Alissa mengungkapkan, gas air mata tidak semestinya digunakan serampangan. Apalagi menembakannya ke warga.
“Gas air mata tidak boleh digunakan sembarangan, apalagi ke rakyat yang sedang mempertahankan kelangsungan hidup. Harus ada alasan kuat,” jelasnya.
Aparat kepolisian telah mengklarifikasi, bahwa gas air mata yang mengenai anak sekolah itu karena tertiup angin. Jika benar demikian, kata Alissa, artinya aparat yang bertugas tidak terampil menggunakan gas air mata.
“Kalau benar karena angin jadi kena anak-anak berarti polisi kurang terampil. Harusnya bisa menghitung,” tandasnya.
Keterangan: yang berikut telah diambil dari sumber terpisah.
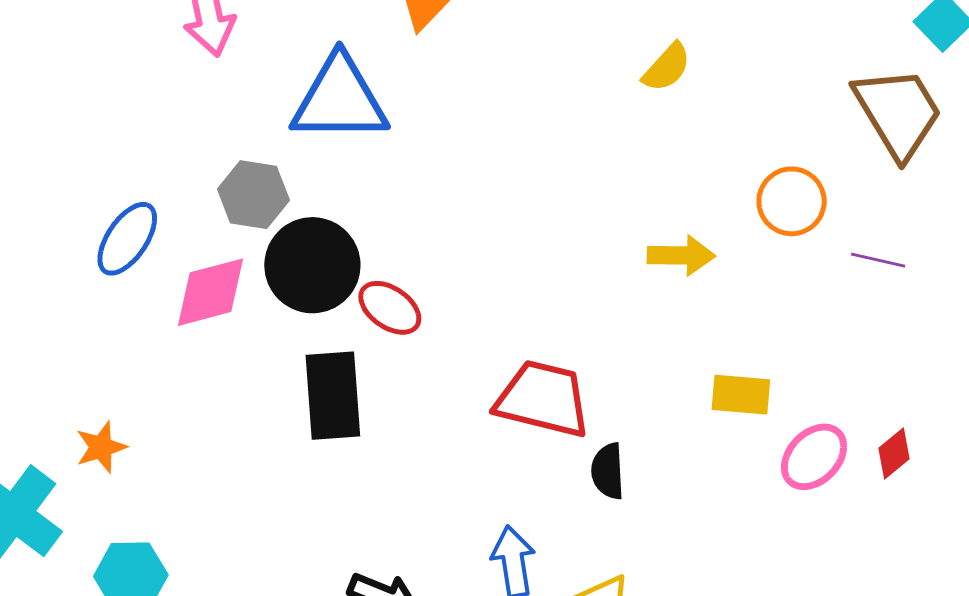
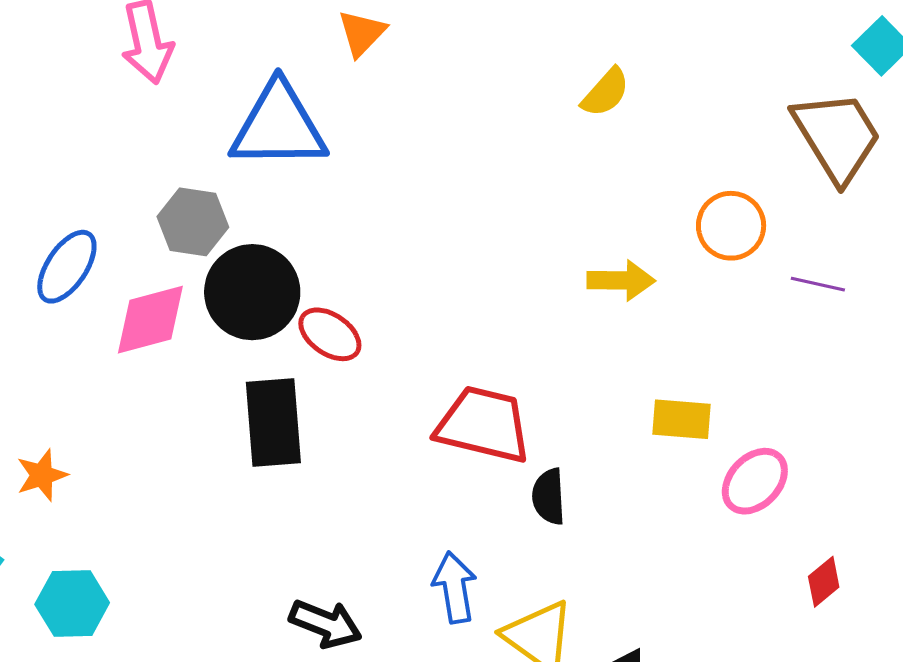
red diamond: (894, 453) -> (824, 582), moved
Klarifikasi pihak kepolisian
Sebelumnya, Kabid Humas Polda Kepulauan Riau, Kombes Zahwani Pandra Arsyad, menyatakan bahwa gas air mata dilepaskan ke arah massa sesuai dengan aturan karena massa tersebut melemparkan batu ke arah aparat.
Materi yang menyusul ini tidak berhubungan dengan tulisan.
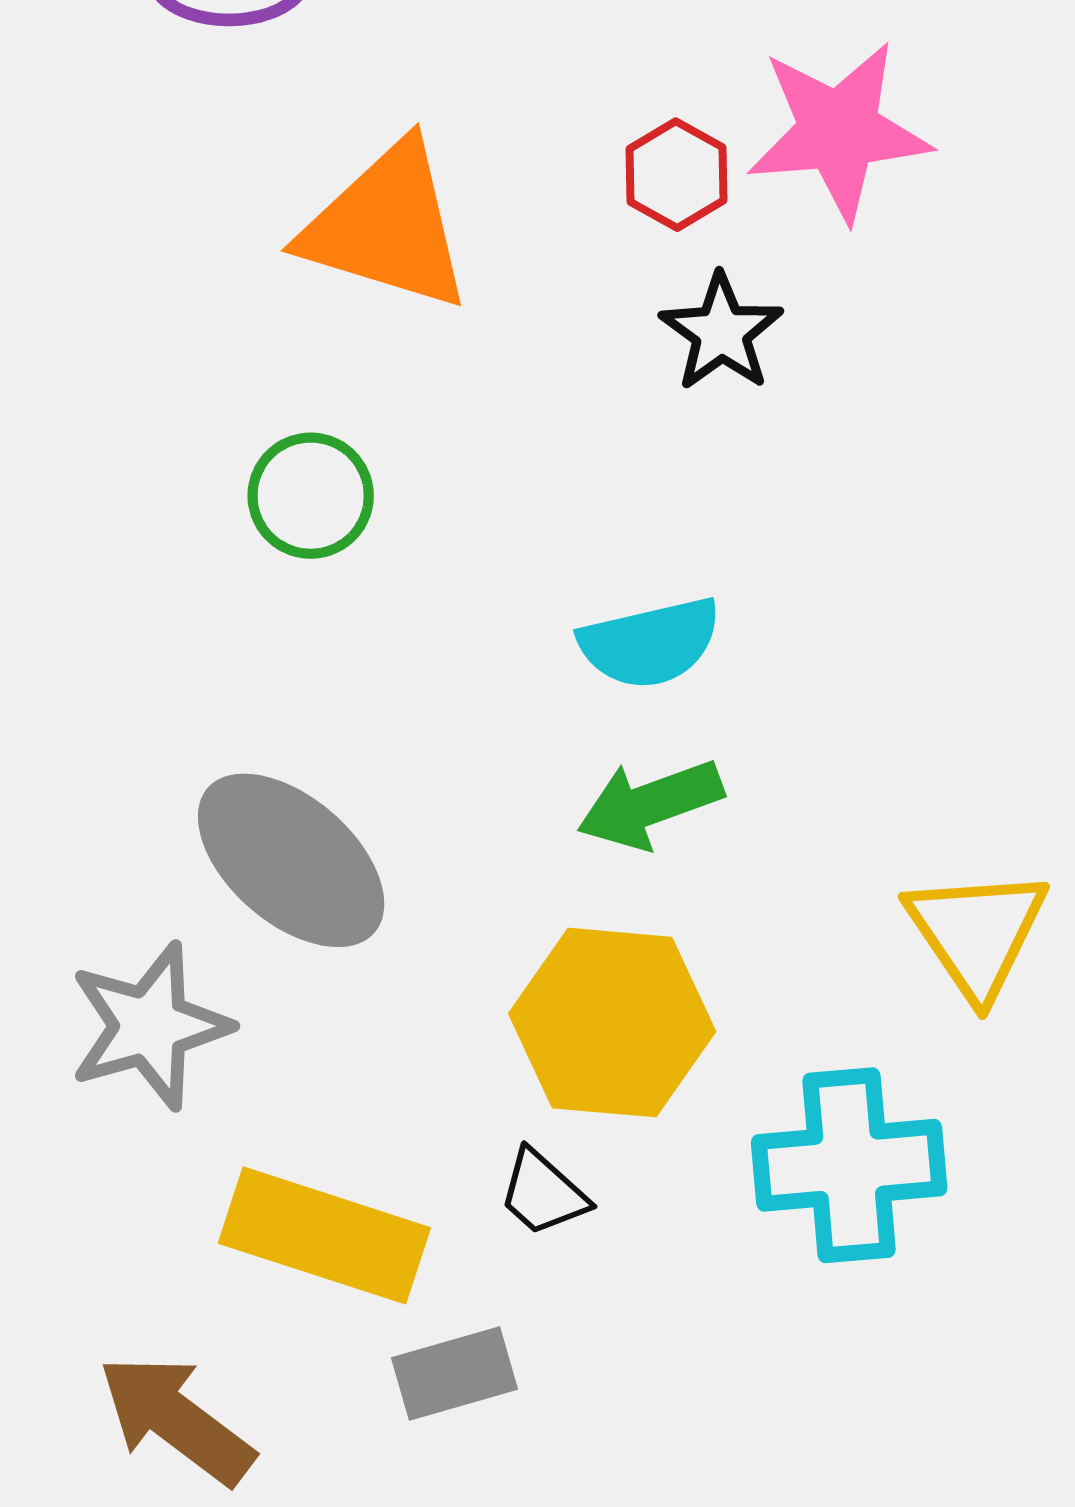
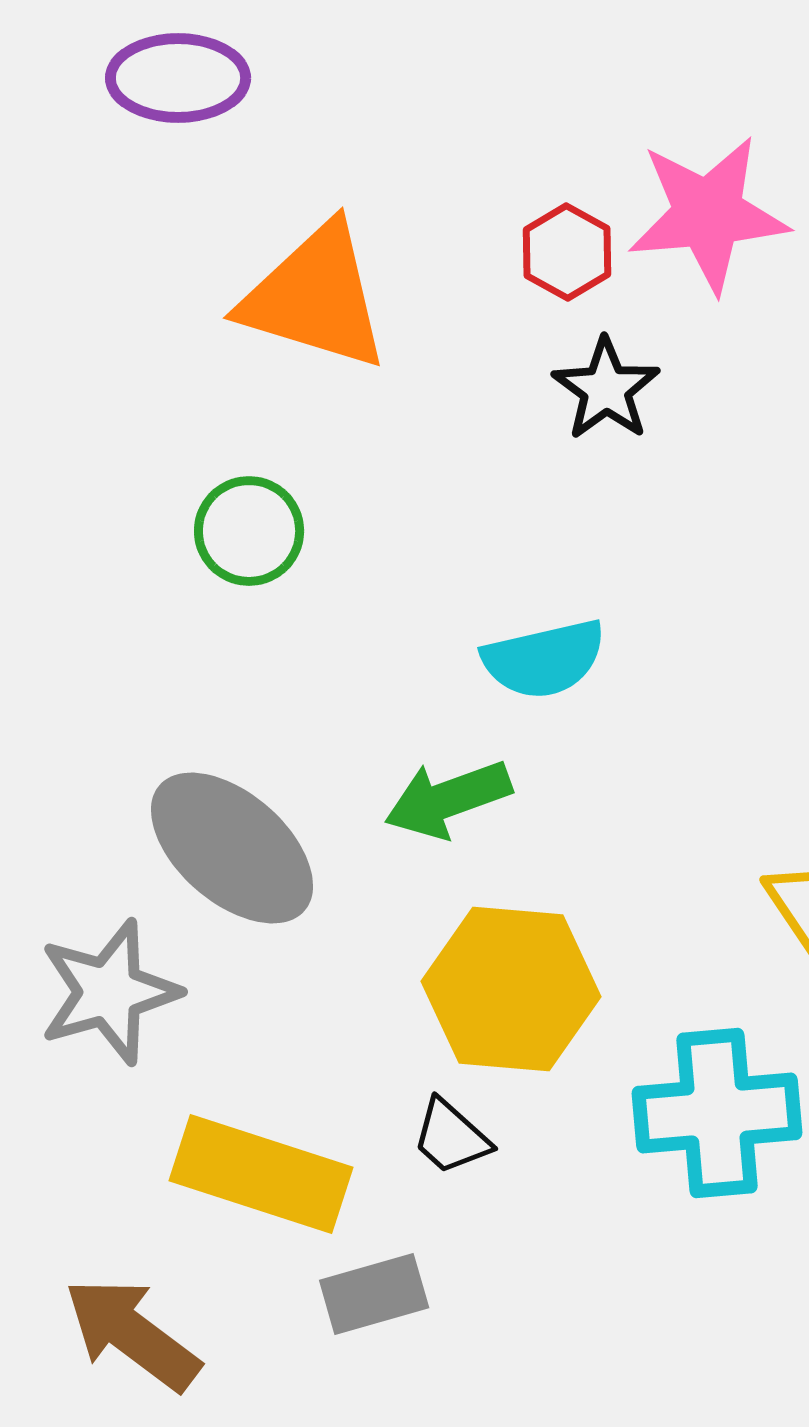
green arrow: (650, 804) -> (448, 799), moved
“Gas air mata sudah sesuai prosedur karena mereka lempar batu,” kata Zahwani.
Zahwani mengklaim bahwa polisi tidak mengarahkan gas air mata ke sekolah yang berada di dekat kawasan bentrokan. Namun, lokasi sekolah bertepatan dengan tempat berkumpulnya massa, dan gas air mata dialihkan ke keramaian tetapi tertiup oleh angin.
“Sekolah berbatasan dengan tempat mereka berkumpul. Enggak mungkin gas air mata diarahkan ke sekolah,” kata Zahwani.
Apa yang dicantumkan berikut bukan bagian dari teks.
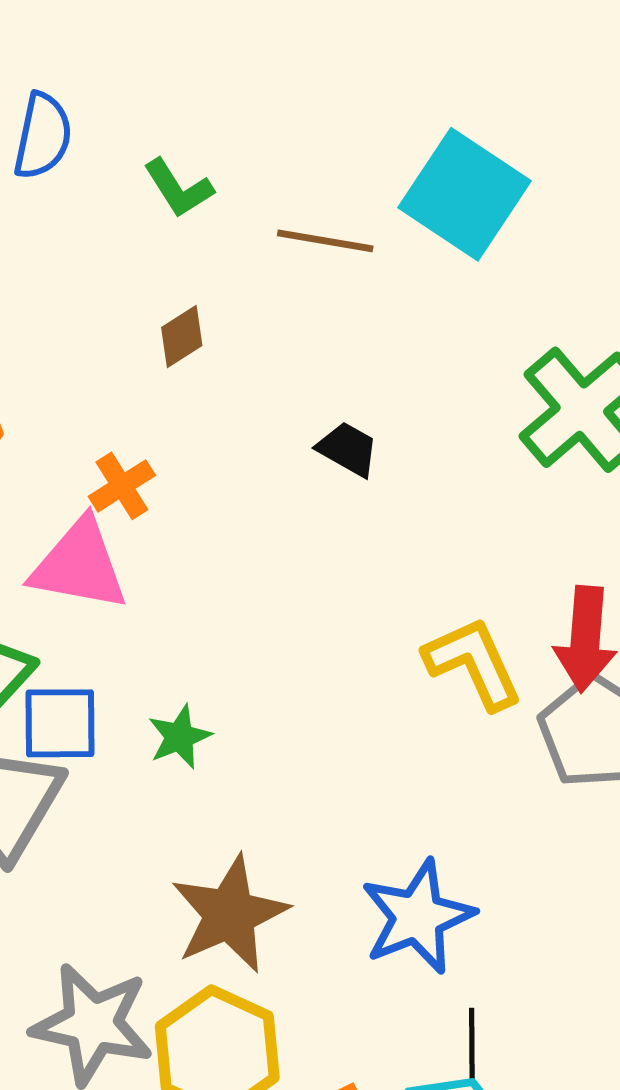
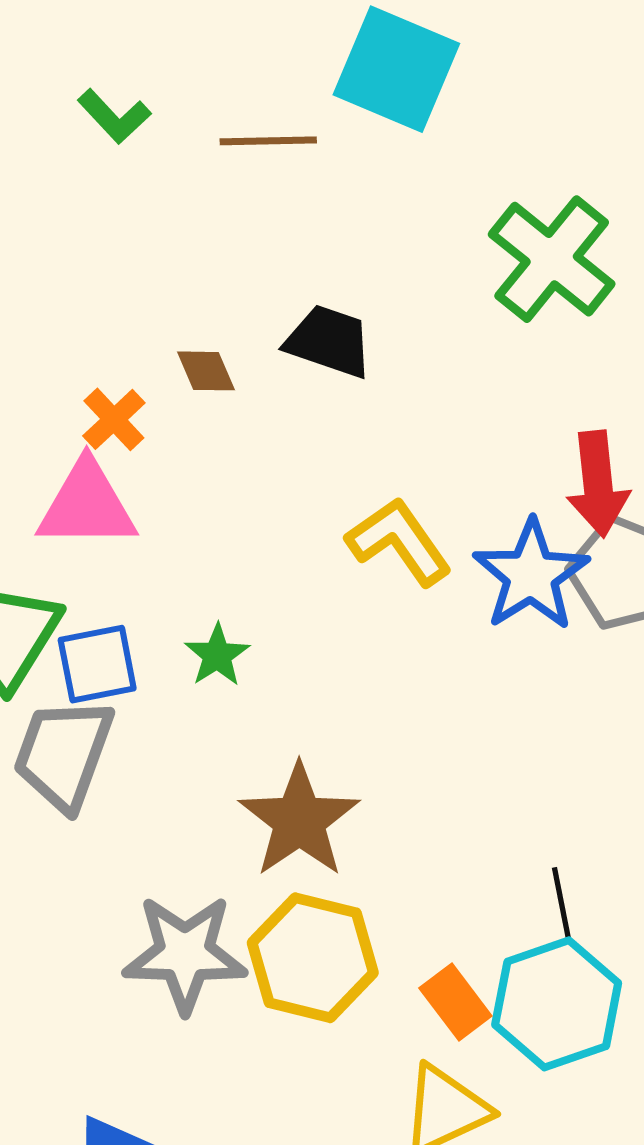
brown diamond: (182, 336) -> (206, 371), moved, turned -70
black trapezoid: (348, 449) -> (329, 341), size x1.4
yellow L-shape: (473, 663) -> (399, 541), moved
blue star: (418, 917) -> (531, 575), moved

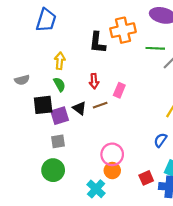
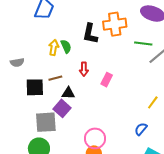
green semicircle: (59, 84) -> (66, 46), moved
brown line: (100, 105) -> (55, 78), moved
black triangle: (79, 108) -> (68, 93), turned -40
purple square: (60, 116) -> (62, 108), moved, turned -36
gray square: (58, 141) -> (46, 122), size x1.6

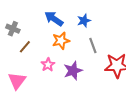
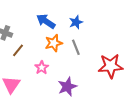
gray line: (93, 46) -> (76, 47), moved
purple star: (73, 71) -> (67, 87), moved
“Gas (air mata) dialihkan ke kerumunan tapi tertiup angin,” kata Zahwani.
Menko Polhukam Mahfud MD merespons penggunaan gas air mata dalam peristiwa bentrokan yang terjadi antara aparat gabungan TNI-Polri dengan warga Pulau Rempang, Batam, Kepulauan Riau.
“Kita tetap secara hukum minta kepada aparat penegak hukum untuk menangani masalah kerumunan orang itu atau aksi unjuk rasa atau yang menghalang-halangi eksekusi hak atas hukum itu supaya ditangani dengan baik dan penuh kemanusiaan. Itu sudah ada standarnya, itu masalah tindakan pemerintah dan tindakan aparat supaya Polri hati-hati,” ujar Mahfud saat ditemui dikutip CNN.
Lebih lanjut, Mahfud menilai penggunaan gas air mata di Rempang itu berbeda dengan peristiwa Tragedi Kanjuruhan Malang pada Oktober 2022 silam.
“Ndak ada samanya dengan Kanjuruhan. Latar belakangannya beda, technically pun beda,” imbuhnya.
Anak sekolah jadi korban
Siswa-siswi di Rempang jadi korban gas air mata dalam kericuhan saat Personil gabungan polisi, TNI dan BP Batam turun wilayah itu dan dihadang masyarakat.
Pihak BP Batam dalam misinya akan melakukan pematokan dan pengukuran tanah di Pulau Rempang untuk membangun investasi skala besar dan merelokasi warga.
Namun, suasana menjadi ricuh, dan aparat melepaskan gas air mata. Dari video yang beredar sejumlah siswa diselamatkan dan dibawa ke rumah sakit.